The word "have" occurs in some of the lines below; copy each of those lines.

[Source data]
▬▬▬▬▬▬

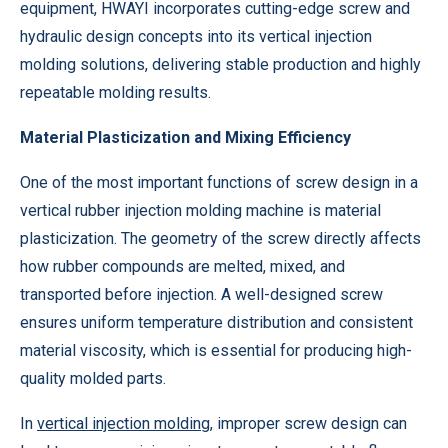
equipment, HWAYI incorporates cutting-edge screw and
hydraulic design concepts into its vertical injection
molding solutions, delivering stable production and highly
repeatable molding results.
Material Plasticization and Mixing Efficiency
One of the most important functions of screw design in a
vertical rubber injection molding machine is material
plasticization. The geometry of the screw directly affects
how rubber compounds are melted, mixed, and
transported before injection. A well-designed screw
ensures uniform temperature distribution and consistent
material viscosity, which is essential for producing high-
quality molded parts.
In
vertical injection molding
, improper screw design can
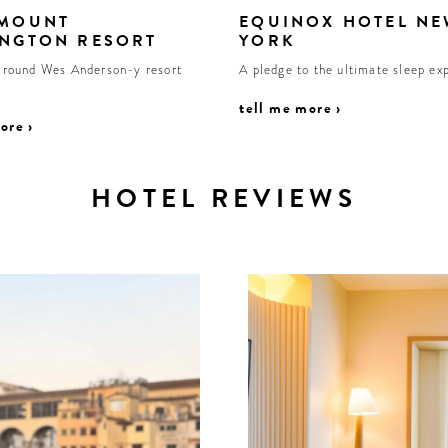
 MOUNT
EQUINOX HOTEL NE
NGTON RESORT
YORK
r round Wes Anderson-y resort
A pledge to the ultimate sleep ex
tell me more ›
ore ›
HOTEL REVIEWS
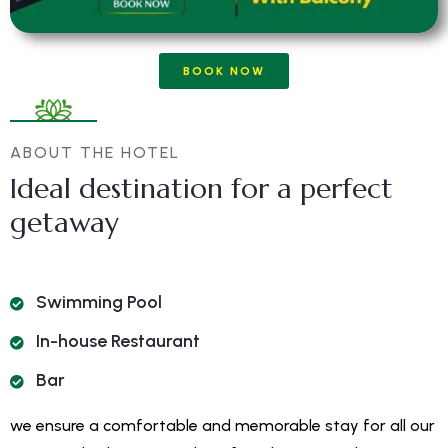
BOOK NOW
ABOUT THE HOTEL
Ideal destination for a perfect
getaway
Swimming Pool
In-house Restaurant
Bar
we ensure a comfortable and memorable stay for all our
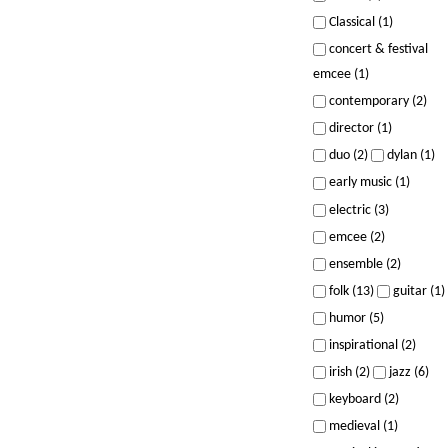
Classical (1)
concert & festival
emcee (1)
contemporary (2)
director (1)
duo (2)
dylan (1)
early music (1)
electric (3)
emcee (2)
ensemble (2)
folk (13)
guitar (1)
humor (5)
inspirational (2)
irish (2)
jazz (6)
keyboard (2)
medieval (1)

▬▬▬▬▬▬

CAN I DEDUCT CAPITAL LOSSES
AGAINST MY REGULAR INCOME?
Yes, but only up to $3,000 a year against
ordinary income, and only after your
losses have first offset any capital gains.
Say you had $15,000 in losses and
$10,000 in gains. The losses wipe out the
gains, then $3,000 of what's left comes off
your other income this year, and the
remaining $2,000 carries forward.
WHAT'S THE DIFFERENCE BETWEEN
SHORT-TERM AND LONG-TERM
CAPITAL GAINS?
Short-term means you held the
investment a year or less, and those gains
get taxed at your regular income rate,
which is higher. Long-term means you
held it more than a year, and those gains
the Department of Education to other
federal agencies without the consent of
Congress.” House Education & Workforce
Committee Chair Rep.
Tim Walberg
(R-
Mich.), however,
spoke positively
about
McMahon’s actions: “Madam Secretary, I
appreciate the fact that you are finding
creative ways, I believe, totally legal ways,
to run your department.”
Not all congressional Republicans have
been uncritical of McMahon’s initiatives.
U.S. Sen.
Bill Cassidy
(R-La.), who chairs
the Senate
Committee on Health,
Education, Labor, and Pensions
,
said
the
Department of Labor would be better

▬▬▬▬▬▬

Task answer:
losses have first offset any capital gains.
Not all congressional Republicans have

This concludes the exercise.